Location
- 1200 W. Rumble Road Modesto, California 95350 United States

Information
- Established: 1961
- School district: Modesto City Schools
- Principal: Michael Shroyer
- Teaching staff: 90.36 (FTE)
- Grades: 9-12
- Enrollment: 2,022 (2023–2024)
- Student to teacher ratio: 22.38
- Colors: Green and Gold
- Athletics: CIF Sac-Joaquin Section
- Athletics conference: Western Athletic Conference
- Mascot: Spartan
- Newspaper: Corinthian
- Yearbook: Olympian
- Website: davis.mcs4kids.com

= Grace M. Davis High School =

Grace M. Davis High School, commonly referred to as Davis High School, is a public high school located in Modesto, California, United States. Established in 1961, the school serves students in grades 9-12. Davis High was recognized as a California Distinguished School in 2005.

==History==

Davis High School was established in what was then a rural setting and was intended to serve approximately 1,800 students from predominantly agricultural-based families in north Modesto and Salida. As Modesto and Salida have grown, so has Davis High School. Davis later served more than 2800 students.

However, after the opening of Joseph Gregori High School in Modesto, CA, Davis High School's student population again dropped below 2000 as a large portion of the student body enrolled at Gregori for the start of the 2010-2011 school year.

==Campus==

The campus consists of three locker rows, an activity court or quad area used mainly for lunch consumption and student body activities, and approximately 100 classrooms. The campus is bordered, on the North Side, by Rumble Road, and on the West side by Tully Road. The South side of the campus is bordered by the Davis football field, tracks, and soccer fields. To the East, adjacent to the campus, is Davis Park, a recreational area. There is also a picnic area that used to have awnings covering the benches. After Davis became a closed campus, students continued to frequent the park during school hours, subjecting them to consequences for being out of bounds per board policy.

==Curriculum==

The school participates in the California Partnership Academies program, which provides school-within-a-school opportunities for students interested in pursuing careers in health sciences and public safety:

The Health Careers Academy, exclusive to the Grace Davis campus, is a four-year "school-within-a-school" program filled with college preparatory classes.

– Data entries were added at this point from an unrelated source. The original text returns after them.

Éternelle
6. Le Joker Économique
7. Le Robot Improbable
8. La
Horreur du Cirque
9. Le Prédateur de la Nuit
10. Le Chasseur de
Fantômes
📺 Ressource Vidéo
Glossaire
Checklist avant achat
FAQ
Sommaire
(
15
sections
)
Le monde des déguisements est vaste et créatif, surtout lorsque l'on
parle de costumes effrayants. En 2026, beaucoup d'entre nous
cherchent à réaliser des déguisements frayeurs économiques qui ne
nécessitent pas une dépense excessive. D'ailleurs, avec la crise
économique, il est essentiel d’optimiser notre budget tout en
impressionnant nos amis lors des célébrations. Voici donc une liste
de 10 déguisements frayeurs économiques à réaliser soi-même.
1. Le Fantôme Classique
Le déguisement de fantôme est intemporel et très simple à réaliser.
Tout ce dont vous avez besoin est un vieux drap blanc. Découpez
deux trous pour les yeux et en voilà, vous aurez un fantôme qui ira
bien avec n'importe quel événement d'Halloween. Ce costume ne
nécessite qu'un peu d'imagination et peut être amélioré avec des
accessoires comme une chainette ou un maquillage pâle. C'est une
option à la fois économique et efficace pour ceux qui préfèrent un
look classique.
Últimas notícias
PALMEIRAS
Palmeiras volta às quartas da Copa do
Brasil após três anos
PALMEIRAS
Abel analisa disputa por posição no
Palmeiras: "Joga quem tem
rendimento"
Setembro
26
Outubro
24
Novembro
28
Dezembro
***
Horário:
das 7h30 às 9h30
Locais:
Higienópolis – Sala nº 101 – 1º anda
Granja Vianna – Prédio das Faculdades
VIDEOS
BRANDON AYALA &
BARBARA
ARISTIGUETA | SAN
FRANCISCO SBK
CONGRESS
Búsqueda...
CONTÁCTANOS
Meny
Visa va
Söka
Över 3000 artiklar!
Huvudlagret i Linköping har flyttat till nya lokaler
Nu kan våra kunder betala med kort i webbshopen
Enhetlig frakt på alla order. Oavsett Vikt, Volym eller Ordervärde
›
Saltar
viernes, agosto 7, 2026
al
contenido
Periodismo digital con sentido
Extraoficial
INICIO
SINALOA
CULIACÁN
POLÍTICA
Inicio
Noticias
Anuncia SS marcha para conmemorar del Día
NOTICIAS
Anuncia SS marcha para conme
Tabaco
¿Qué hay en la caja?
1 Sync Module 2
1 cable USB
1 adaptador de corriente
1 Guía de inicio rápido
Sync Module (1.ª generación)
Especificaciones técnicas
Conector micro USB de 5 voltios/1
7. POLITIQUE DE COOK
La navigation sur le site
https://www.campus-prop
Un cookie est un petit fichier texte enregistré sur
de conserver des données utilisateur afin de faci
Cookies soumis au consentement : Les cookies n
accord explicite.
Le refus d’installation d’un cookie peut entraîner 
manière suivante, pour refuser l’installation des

AVID stands for Advancement Via Individual Determination. This program helps students get into a four-year college after they graduate from high school.

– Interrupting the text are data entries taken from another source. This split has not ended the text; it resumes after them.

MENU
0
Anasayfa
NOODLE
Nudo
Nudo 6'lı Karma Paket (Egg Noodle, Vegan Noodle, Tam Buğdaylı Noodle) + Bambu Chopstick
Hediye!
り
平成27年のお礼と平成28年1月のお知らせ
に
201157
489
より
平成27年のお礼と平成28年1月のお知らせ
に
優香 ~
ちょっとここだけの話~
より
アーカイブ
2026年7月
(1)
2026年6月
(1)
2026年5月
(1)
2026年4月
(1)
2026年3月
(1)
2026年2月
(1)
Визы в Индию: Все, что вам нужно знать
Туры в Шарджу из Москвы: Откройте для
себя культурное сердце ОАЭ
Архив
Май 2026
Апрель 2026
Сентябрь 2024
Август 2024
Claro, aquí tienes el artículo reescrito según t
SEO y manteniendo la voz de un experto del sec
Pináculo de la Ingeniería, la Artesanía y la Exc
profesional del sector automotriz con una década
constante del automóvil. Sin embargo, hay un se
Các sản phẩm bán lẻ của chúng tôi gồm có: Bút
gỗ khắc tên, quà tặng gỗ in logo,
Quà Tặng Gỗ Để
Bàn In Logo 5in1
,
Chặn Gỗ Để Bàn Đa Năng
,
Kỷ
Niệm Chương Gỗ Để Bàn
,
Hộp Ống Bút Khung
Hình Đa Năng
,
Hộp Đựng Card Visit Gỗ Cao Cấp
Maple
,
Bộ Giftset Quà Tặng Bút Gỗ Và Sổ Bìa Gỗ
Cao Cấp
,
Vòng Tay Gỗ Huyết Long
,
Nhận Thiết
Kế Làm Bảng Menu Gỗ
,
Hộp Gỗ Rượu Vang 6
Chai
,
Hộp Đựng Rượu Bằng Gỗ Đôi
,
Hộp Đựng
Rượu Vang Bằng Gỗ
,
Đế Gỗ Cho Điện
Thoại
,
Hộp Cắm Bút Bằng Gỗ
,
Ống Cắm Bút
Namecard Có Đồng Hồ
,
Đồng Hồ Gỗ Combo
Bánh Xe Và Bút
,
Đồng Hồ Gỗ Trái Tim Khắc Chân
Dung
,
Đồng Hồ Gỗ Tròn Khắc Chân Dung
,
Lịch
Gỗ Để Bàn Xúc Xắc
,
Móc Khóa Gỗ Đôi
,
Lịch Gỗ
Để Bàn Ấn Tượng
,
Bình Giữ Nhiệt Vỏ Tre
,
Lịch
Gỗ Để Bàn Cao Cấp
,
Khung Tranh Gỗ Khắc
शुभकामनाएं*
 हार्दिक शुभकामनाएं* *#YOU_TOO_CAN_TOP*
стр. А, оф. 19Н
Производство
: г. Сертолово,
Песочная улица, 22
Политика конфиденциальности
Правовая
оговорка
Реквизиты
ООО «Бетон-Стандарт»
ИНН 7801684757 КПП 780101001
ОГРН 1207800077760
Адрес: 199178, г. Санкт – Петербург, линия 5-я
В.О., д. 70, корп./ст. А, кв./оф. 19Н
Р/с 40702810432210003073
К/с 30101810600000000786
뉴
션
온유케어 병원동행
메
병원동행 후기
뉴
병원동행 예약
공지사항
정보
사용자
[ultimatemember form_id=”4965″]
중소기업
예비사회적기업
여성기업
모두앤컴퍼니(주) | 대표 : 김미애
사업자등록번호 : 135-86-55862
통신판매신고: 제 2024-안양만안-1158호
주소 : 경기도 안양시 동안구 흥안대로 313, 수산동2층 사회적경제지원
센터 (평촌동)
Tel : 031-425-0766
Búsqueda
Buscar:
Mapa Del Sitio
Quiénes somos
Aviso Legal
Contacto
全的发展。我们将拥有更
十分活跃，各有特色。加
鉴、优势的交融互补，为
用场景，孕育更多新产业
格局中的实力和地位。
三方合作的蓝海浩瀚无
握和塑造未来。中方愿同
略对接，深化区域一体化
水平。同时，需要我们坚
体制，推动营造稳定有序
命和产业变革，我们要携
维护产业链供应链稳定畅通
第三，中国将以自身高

The Davis High School Public Safety Academy is a three-year "school within a school" program, with a recommended freshman pre-academy year, which offers a college preparatory academic curriculum as well as vocational experiences for students interested in careers in criminal justice and public safety.

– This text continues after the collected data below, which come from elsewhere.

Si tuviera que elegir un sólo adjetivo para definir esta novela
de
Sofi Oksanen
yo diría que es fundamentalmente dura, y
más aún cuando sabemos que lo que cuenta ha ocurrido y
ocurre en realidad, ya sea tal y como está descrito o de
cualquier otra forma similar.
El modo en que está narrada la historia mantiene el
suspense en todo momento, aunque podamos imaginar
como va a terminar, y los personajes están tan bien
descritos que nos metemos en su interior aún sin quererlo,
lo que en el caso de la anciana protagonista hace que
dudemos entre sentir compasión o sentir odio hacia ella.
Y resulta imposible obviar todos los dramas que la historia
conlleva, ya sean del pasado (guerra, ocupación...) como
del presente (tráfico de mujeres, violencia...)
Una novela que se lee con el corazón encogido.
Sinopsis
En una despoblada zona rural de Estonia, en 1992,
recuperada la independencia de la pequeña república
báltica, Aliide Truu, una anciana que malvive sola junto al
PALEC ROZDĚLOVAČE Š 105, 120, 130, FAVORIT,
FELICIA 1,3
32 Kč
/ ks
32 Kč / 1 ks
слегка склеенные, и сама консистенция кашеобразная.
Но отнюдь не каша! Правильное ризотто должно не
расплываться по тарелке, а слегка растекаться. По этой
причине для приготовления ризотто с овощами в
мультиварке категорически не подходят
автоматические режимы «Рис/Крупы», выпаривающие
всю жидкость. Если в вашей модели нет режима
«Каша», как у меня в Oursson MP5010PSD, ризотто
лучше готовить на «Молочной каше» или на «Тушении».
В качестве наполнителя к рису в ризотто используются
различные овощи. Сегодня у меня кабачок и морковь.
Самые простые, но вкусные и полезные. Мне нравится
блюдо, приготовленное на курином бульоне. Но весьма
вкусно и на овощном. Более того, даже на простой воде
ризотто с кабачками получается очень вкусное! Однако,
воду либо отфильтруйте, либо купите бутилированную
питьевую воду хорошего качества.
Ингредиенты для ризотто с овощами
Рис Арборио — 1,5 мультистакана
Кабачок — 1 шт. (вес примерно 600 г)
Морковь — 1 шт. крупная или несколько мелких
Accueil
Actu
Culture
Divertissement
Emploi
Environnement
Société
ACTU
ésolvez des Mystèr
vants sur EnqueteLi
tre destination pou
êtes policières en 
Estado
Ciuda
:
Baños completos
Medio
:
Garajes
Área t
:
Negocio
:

This program provides a thematic approach for core courses in the field of public safety and career exploration. The sophomore year introduces the academy concepts in English, science, world history, and Public Safety Tech I classes. In the junior and senior years, students will continue to explore careers in public safety through their government, English, advanced math, and science classes, in addition to taking a CERT/First Responder course. Upon completion of the CERT/First Responder course, students are eligible to be members of the on-campus emergency preparedness and response team.

Additionally, Davis offers a four-year Middle College program. The program is designed to allow students to take college classes on their regular school day. Students complete online classes during the regular school day and have the opportunity to earn college credits.

== Athletics ==
Grace M. Davis High School belongs to the Western Athletic Conference in the Sac-Joaquin Section of the California Interscholastic Federation. Before the conference's creation in 2004, the school belonged to the Central California Conference. The teams, known as the Spartans, compete in baseball, basketball, cross country, football, golf, soccer, softball, swimming, tennis, track, volleyball, water polo, and wrestling.

==Notable alumni==

- Al Autry - pitched one game for the Atlanta Braves
- Lincoln Brewster (1989) - Christian recording artist
- Meghan Camarena (2005) - YouTube personality, The Amazing Race contestant, and television host
- Lee Herrick - California Poet Laureate
- Ray Lankford - Major League Baseball player, primarily for the St. Louis Cardinals
- Chandra Levy (1995) - an intern in Washington, D.C., who disappeared in the spring of 2001 and is presumed murdered
- James Marsters (1980) - film and television actor
- Michael McDonald (2009) - professional Mixed Martial Artist formerly with the UFC, current Bellator MMA Bantamweight
- Tisha Venturini - soccer player on the US women's team in the 1996 Olympics
- Ashley Walker - was the star player on the UC Berkeley women's basketball team from 2005-2009 and played for WNBA team Seattle Storm.